Phylogeny of odorant-binding protein (OBP) family. OBP protein sequences from Hypothenemus hampei (HhamOBP), Dendroctonus ponderosae (DponOBP), Leptinotarsa decemlineata (LdecOBP) and Tribolium castaneum (TcasOBP) were clustered by Maximum-Likelihood tree-building. Branch supports (aLRT; approximate likelihood ratio test) are shown as colored circles (yellow to red transition). Colored arcs indicate the conserved OBP classes Minus-C, Plus-C and antennal binding protein II (ABPII). The remaining OBPs are indicated as classic OBPs by an orange arc.

Figure 6

In silico mRNA abundance of chemosensation-related genes. Heat maps represent the abundance of mRNA reads for odorant receptors (ORs), gustatory receptors (GRs), ionotropic receptors (IRs) and odorant-binding proteins (OBPs) in RNA-seq libraries from females (F), males (M) and larvae (L) as estimated by Kallisto. Read abundance is expressed as Log2(TPM + 1). Black asterisks represent chemosensory genes with significant differences at mRNA abundance between females and males as calculated by Kallisto-Sleuth pipeline (False Discovery Rate [FDR] adjusted p-value: * < 0.01; ** < 0.001).

Figure 7

Identification of male-specific genome scaffolds. (A) The Chromosome Quotient (CQ) was plotted as Log10(CQ) across the genome scaffolds [Log10(Scaffold Length)]. Each black dot represents the Log10(CQ) of single scaffolds. Dots below − 0.7 (threshold indicated by a dotted line) were considered as male-specific. (B) PCR-DNA marker analysis for selected candidate male-specific scaffolds using genomic DNA from males (M) and females (F).

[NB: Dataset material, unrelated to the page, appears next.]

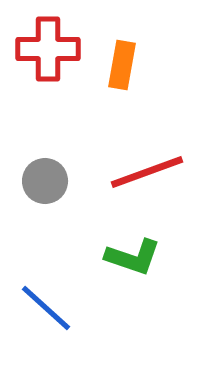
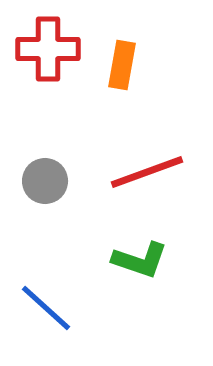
green L-shape: moved 7 px right, 3 px down
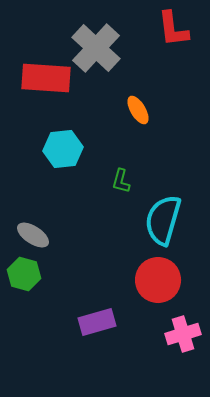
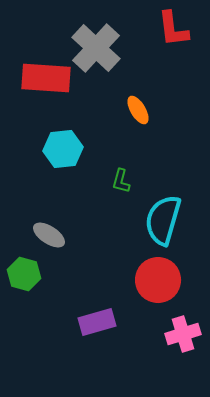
gray ellipse: moved 16 px right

Cropped images from several electrophoresis gels were combined for B. The full-length electrophoresis gel images are shown in Supplementary Fig. S5. (C) RT-PCR for candidate Y-linked genes using total RNA from males (M) and females (F). Control RT-PCR assays for gDNA contamination were performed using primers for Hh00g129860, with no male-RNA template (-RNA) or lacking retro-transcriptase enzyme (-RT). Cropped images from the same electrophoresis gel were combined for C. The full-length electrophoresis gel image is shown in Supplementary Fig. S6.